Human relationships are an important part of this mission and were also part of her personal learning at the MDRS. Listening to the Commander, Megan Kane, talk about her stories in Africa, or speaking Chichewa language, her dogs, her passions… Ritupriya Patil (Executive Officer) the serenity that we need during these days on Mars, Rachel Jones (Crew Journalist and HSO) a force of Nature offering us the boost that we need to “survive”, and finally KC Shasteen (Crew Engineer), which offers us generosity and intelligence.

Ana is eager to know more about this awesome Team. The mission is still ongoing… The Crew Scientist will continue listening to the sounds of Mars, breathe Science and Technology, knowing that the MDRS will be forever in her heart.

Crew 281 activities

The week included several EVAs with the Crew Engineer and XO, where it was possible to adapt for the first time to wearing the spacesuits, handling items with gloves, driving the rovers, performing all the proposed tasks with a mind for safety, and readjusting the methodology used during the geotechnical assessment. Mars is testing the Team Pegasus every day and pushing it to the limit. The passion for Science and Technology really overcomes all the challenges that the Crew faced this first week.

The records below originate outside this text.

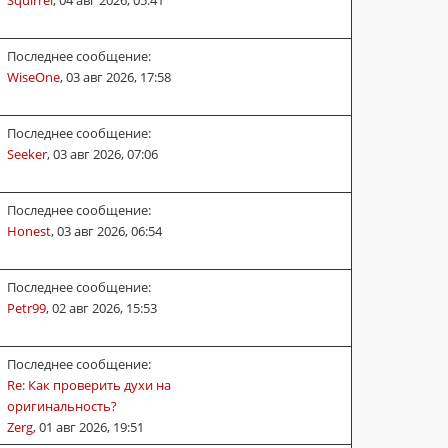
Squirrel
,
04 авг 2026, 05:41
Последнее сообщение:
WiseOne
,
03 авг 2026, 17:58
Последнее сообщение:
Seeker
,
03 авг 2026, 07:06
Последнее сообщение:
Honest
,
03 авг 2026, 06:54
Последнее сообщение:
Petr99
,
02 авг 2026, 15:53
Последнее сообщение:
Re: Как проверить духи на
оригинальность?
Zerg
,
01 авг 2026, 19:51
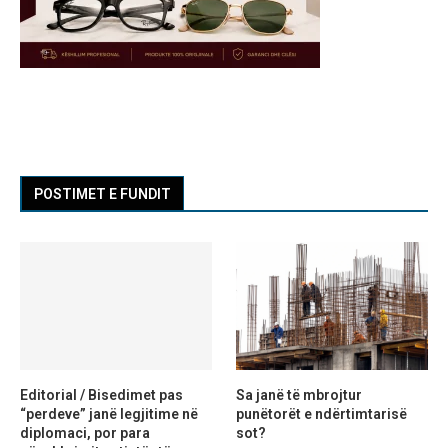
POSTIMET E FUNDIT
Editorial / Bisedimet pas
Sa janë të mbrojtur
“perdeve” janë legjitime në
punëtorët e ndërtimtarisë
diplomaci, por para
sot?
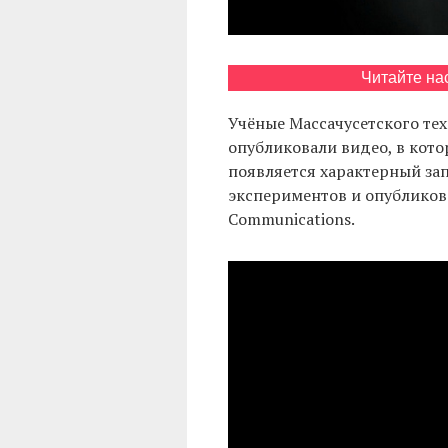
Читайте на
Учёные Массачусетского те
опубликовали видео, в кот
появляется характерный зап
экспериментов и опубликова
Communications.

MDRS Analog Mission in 2 words: adaptation and “saudade” (Portuguese word)

The research in numbers: Three scanlines; total length of scanline 65 m; 14 stations; 2 types of equipment for rock hardness; 2 humans; 700 measurements; > 5kg rock samples; > 200g of soil samples; 1 test with the rock sampling device (named “Pegasus” scoop); > 1500 images and videos acquired.

Next steps: The final week will be dedicated to carry out the last scanline in Pooh’s Corner and more EVAs in other locations for rock/soil sampling and visual observation of the geoforms and geology. A second test will be conducted with “Pegasus” scoop.

Clockwise from left: Ana using Schmidt Hammer, KC using Equotip, Ana holding Portuguese Flag, KC-Ana-Ritu (let to right), Ana installing scoop in dirt.

Looking Forward

Now that the team has passed the halfway point of the mission the focus will be on finalizing data collection and wrapping up experiments.